取締役となった成年被後見人が印鑑を届ける場合には成年後見人、成年被後見人のどちらが印鑑届の手続をするのだろうか。
 端的にいえば、印鑑届の書式の中段あたりの届出提出者本人は成年後見人、成年被後見人のどちらを記載すべきかということだ。司法書士を代理人と定めれば代理人の住所と氏名を記載すればいいのだが、そうなると後段の委任者(印鑑提出者)は成年後見人、成年被後見人のどちらを記載するのだろうか。印鑑提出者=以後印鑑を監守する取締役=成年被後見人と思えるが、これが問題となるのはこの印鑑提出者は印鑑証明書を提出しなければならないという点だ。
 この前提として成年被後見人には印鑑証明書が発行されないことがあるということを知っておこう。「されないことがある」というところが問題をややこしくしている。個人が市区町村に対して行う印鑑登録に関する事務は法律ではなく、各市区町村の条例によって規定されているのだ。住民が成年後見開始の審判を受けるとその者の印鑑登録を抹消してしまうようなので、成年被後見人には印鑑証明書が発行されなかった。これはほぼ全国共通であった。どこの市区町村もこのような運用を条例で定めていた。以前はそうだった。

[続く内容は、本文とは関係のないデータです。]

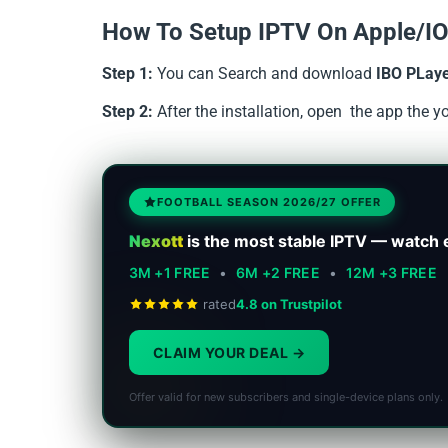
How To Setup IPTV On Apple/IO
Step 1:
You can Search and download
IBO PLay
Step 2:
After the installation, open the app the 
FOOTBALL SEASON 2026/27 OFFER
Nexott
is the most stable IPTV — watch 
3M +1 FREE
•
6M +2 FREE
•
12M +3 FREE
rated
4.8 on Trustpilot
CLAIM YOUR DEAL
Offer valid for new subscribers and single-device plans only.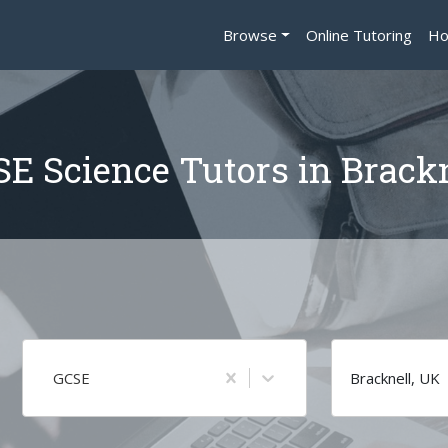
Browse
Online Tutoring
Ho
E Science Tutors in Brack
GCSE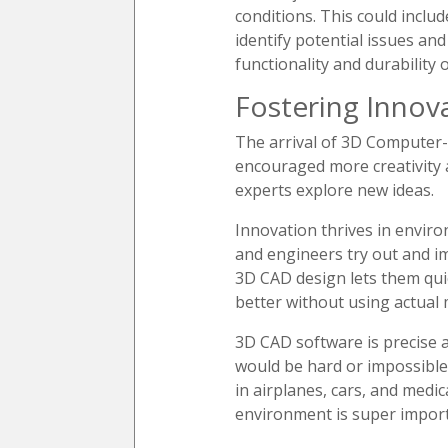
conditions. This could inclu
identify potential issues an
functionality and durability 
Fostering Innov
The arrival of 3D Computer-
encouraged more creativity 
experts explore new ideas.
Innovation thrives in envir
and engineers try out and im
3D CAD design lets them quic
better without using actual 
3D CAD software is precise a
would be hard or impossible 
in airplanes, cars, and medi
environment is super import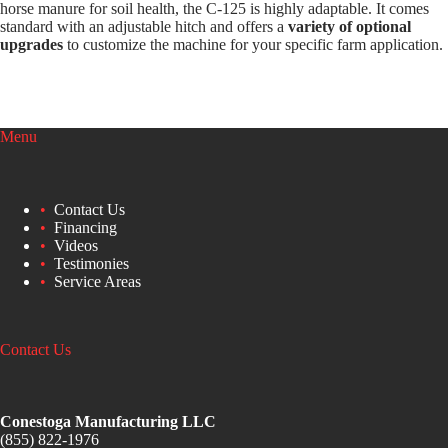
horse manure for soil health, the C-125 is highly adaptable. It comes
standard with an adjustable hitch and offers a
variety of optional
upgrades
to customize the machine for your specific farm application.
Menu
Contact Us
Financing
Videos
Testimonies
Service Areas
Contact Us
Conestoga Manufacturing LLC
(855) 822-1976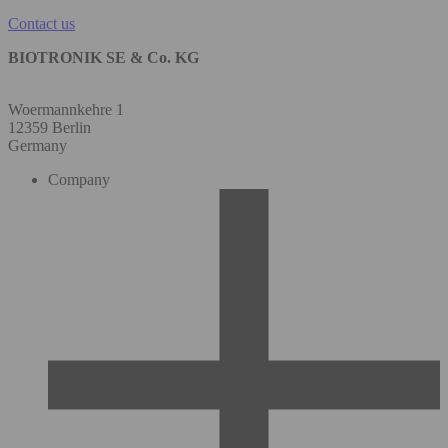
Contact us
BIOTRONIK SE & Co. KG
Woermannkehre 1
12359 Berlin
Germany
Company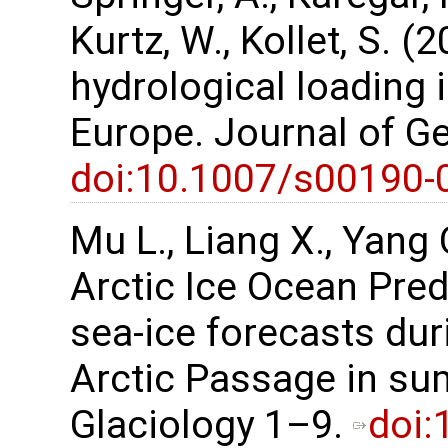
Kurtz, W., Kollet, S. (
hydrological loading 
Europe. Journal of G
doi:10.1007/s00190-
Mu L., Liang X., Yang Q
Arctic Ice Ocean Pred
sea-ice forecasts duri
Arctic Passage in su
Glaciology 1–9.
doi: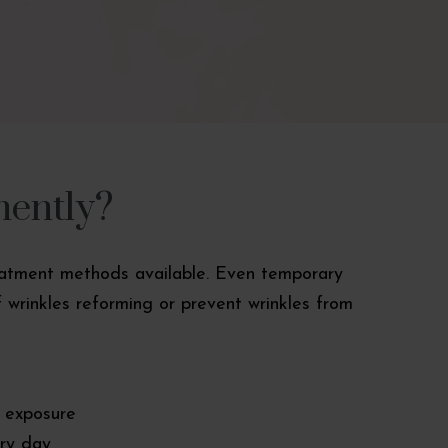
nently?
treatment methods available. Even temporary
 wrinkles reforming or prevent wrinkles from
n exposure
ry day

 ところが近年になって市区町村によっては成年被後見人に対しても印鑑証明書を発行することがあるようになった。印鑑登録に関する事務は条例で規定するので、当該市区町村は条例の改正を行ったということである。ということは条例の改正を行った市区町村と行っていない市区町村があるということになり、住所地よって印鑑証明書の発行が受けられる成年被後見人と発行を受けられない成年被後見人がいるということだ。

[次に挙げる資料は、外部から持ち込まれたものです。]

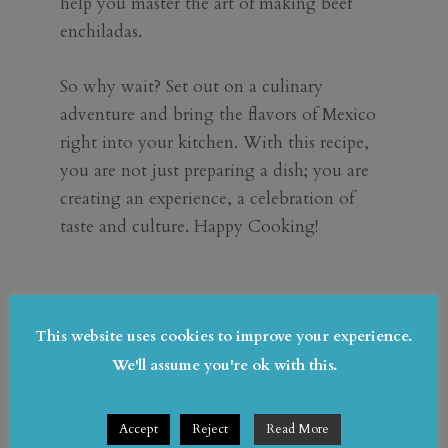
help you master the art of making beef
enchiladas.
So why wait? Set out on a culinary
adventure and bring the flavors of Mexico
right into your kitchen. With this recipe,
you are not just preparing a dish; you are
creating an experience, a celebration of
taste and culture. Happy Cooking!
This website uses cookies to improve your experience.
Submit a Comment
We'll assume you're ok with this.
Your email address will not be published.
Required fields are marked
*
Accept
Reject
Read More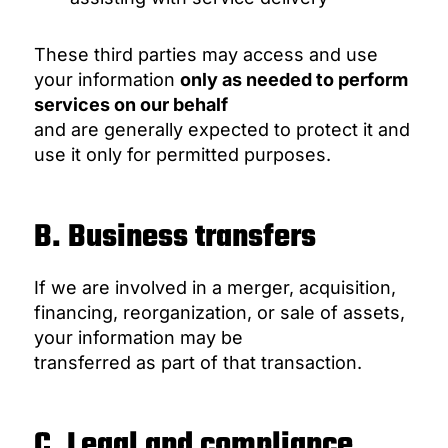
These third parties may access and use
your information
only as needed to perform
services on our behalf
and are generally expected to protect it and
use it only for permitted purposes.
B. Business transfers
If we are involved in a merger, acquisition,
financing, reorganization, or sale of assets,
your information may be
transferred as part of that transaction.
C. Legal and compliance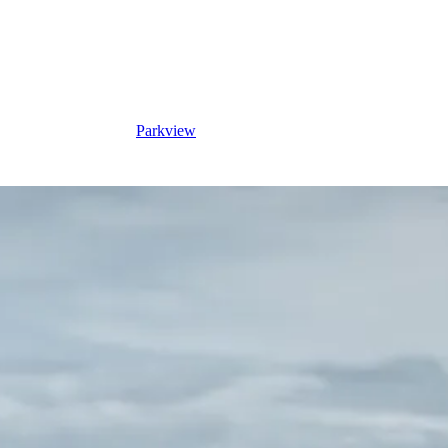
Parkview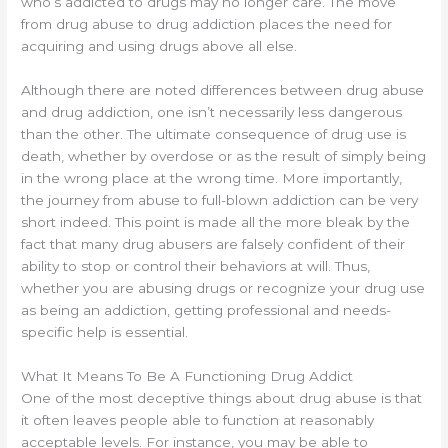
who’s addicted to drugs may no longer care. The move
from drug abuse to drug addiction places the need for
acquiring and using drugs above all else.
Although there are noted differences between drug abuse
and drug addiction, one isn’t necessarily less dangerous
than the other. The ultimate consequence of drug use is
death, whether by overdose or as the result of simply being
in the wrong place at the wrong time. More importantly,
the journey from abuse to full-blown addiction can be very
short indeed. This point is made all the more bleak by the
fact that many drug abusers are falsely confident of their
ability to stop or control their behaviors at will. Thus,
whether you are abusing drugs or recognize your drug use
as being an addiction, getting professional and needs-
specific help is essential.
What It Means To Be A Functioning Drug Addict
One of the most deceptive things about drug abuse is that
it often leaves people able to function at reasonably
acceptable levels. For instance, you may be able to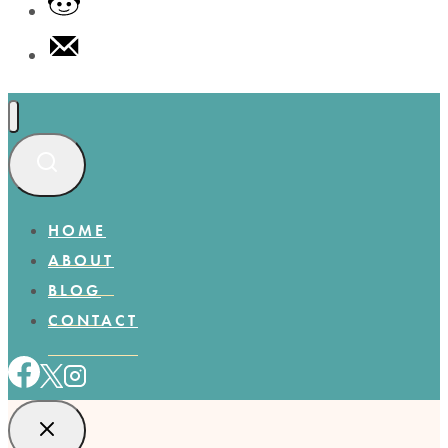
HOME
ABOUT
BLOG
CONTACT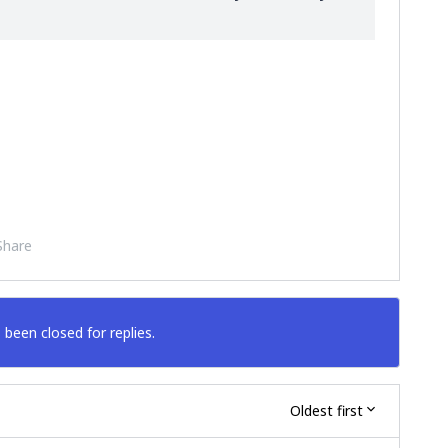
Share
 been closed for replies.
Oldest first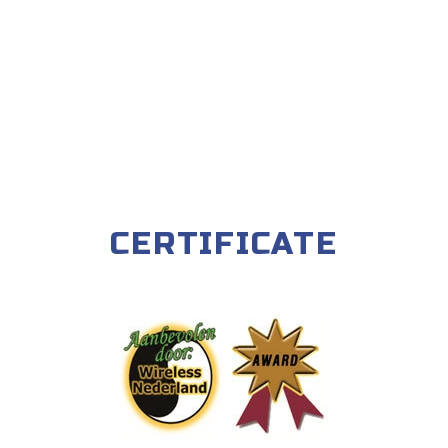
CERTIFICATE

 さて、話を戻すが印鑑提出者は成年被後見人自身とすれば印鑑証明書の交付を受けられない場合にはどうすべきなのだろうか?成年被後見人による印鑑証明書が添付できなければ成年後見人が印鑑提出も行うのだろうか?多くの人はそう思ったかもしれない。しかし私はそうは思わない。今回の法改正で成年後見人が成年被後見人を代理して行うのは就任承諾の意思表示だけである。印鑑届まで代理して行うとはされていない。原則どおり取締役となった者が印鑑届を行うべきである。では印鑑証明書が交付されない場合はどうすればいいのだろうか?
 住所地よって印鑑証明書の発行が受けられる成年被後見人と発行を受けられない成年被後見人がいるとはした。理論上はそうなんだが事実上はそんなことはないのだ。

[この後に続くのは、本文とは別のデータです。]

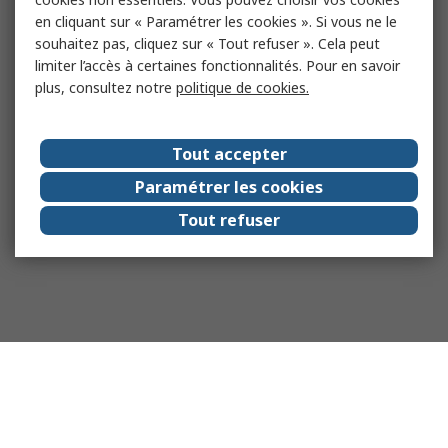
en cliquant sur « Paramétrer les cookies ». Si vous ne le
souhaitez pas, cliquez sur « Tout refuser ». Cela peut
limiter l’accès à certaines fonctionnalités. Pour en savoir
plus, consultez notre
politique de cookies.
Tout accepter
Paramétrer les cookies
Tout refuser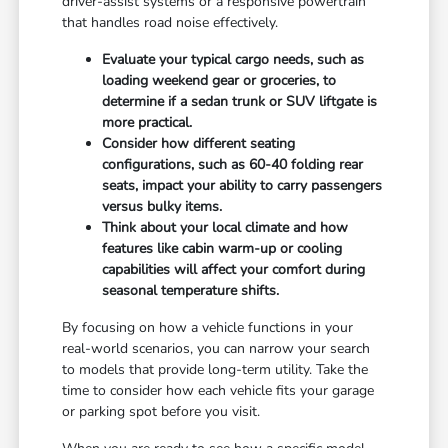
driver-assist systems or a responsive powertrain
that handles road noise effectively.
Evaluate your typical cargo needs, such as
loading weekend gear or groceries, to
determine if a sedan trunk or SUV liftgate is
more practical.
Consider how different seating
configurations, such as 60-40 folding rear
seats, impact your ability to carry passengers
versus bulky items.
Think about your local climate and how
features like cabin warm-up or cooling
capabilities will affect your comfort during
seasonal temperature shifts.
By focusing on how a vehicle functions in your
real-world scenarios, you can narrow your search
to models that provide long-term utility. Take the
time to consider how each vehicle fits your garage
or parking spot before you visit.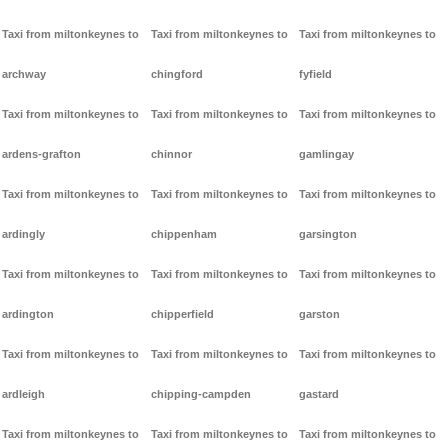
Taxi from miltonkeynes to
Taxi from miltonkeynes to
Taxi from miltonkeynes to
archway
chingford
fyfield
Taxi from miltonkeynes to
Taxi from miltonkeynes to
Taxi from miltonkeynes to
ardens-grafton
chinnor
gamlingay
Taxi from miltonkeynes to
Taxi from miltonkeynes to
Taxi from miltonkeynes to
ardingly
chippenham
garsington
Taxi from miltonkeynes to
Taxi from miltonkeynes to
Taxi from miltonkeynes to
ardington
chipperfield
garston
Taxi from miltonkeynes to
Taxi from miltonkeynes to
Taxi from miltonkeynes to
ardleigh
chipping-campden
gastard
Taxi from miltonkeynes to
Taxi from miltonkeynes to
Taxi from miltonkeynes to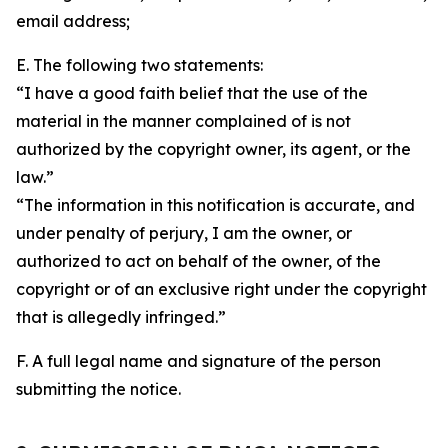
email address;
E. The following two statements:
“I have a good faith belief that the use of the
material in the manner complained of is not
authorized by the copyright owner, its agent, or the
law.”
“The information in this notification is accurate, and
under penalty of perjury, I am the owner, or
authorized to act on behalf of the owner, of the
copyright or of an exclusive right under the copyright
that is allegedly infringed.”
F. A full legal name and signature of the person
submitting the notice.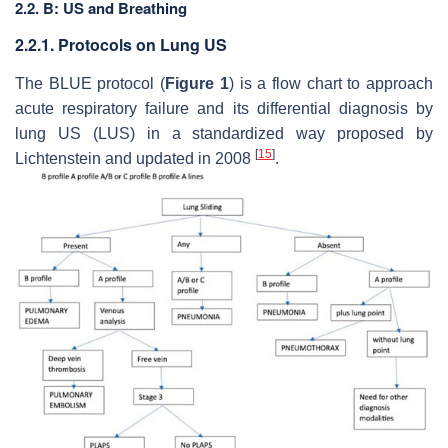
2.2. B: US and Breathing
2.2.1. Protocols on Lung US
The BLUE protocol (
Figure 1
) is a flow chart to approach
acute respiratory failure and its differential diagnosis by
lung US (LUS) in a standardized way proposed by
[
15
]
Lichtenstein and updated in 2008
.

 市区町村というのは大体が自分のところが先駆的な取り組みの第1号になることは避ける傾向にある。どんなトラブルがあるか分からんからだ。見事なまでの先例踏襲主義である。
 しかし周りが行っているとそれには敏感に追随する。要するに1番手にはなりたくないが、ビリだけは避けたいという都合のいい組織だ。余談だがこんな調子の組織に斬新な政策など期待できようがない。コロナ対策などそれが顕著である。みんな右向け右である。
 ということで、成年被後見人に対して印鑑証明書を発行する市区町村は増えてきているので、そう遠くない将来に全ての市区町村で成年被後見人に対する印鑑証明書の発行が実現しているだろう。
 なので、成年被後見人を印鑑提出者としても事実上大きな問題となならないハズである。
 法務局へこの問題を照会しても、「まずは成年被後見人対して印鑑証明書が発行されるか否かを確認せんかい!」と回答がなされるだけだろう。

この頁はとても長くなってしまい大変読みにくくなってしまった。誠に申し訳ない・・・。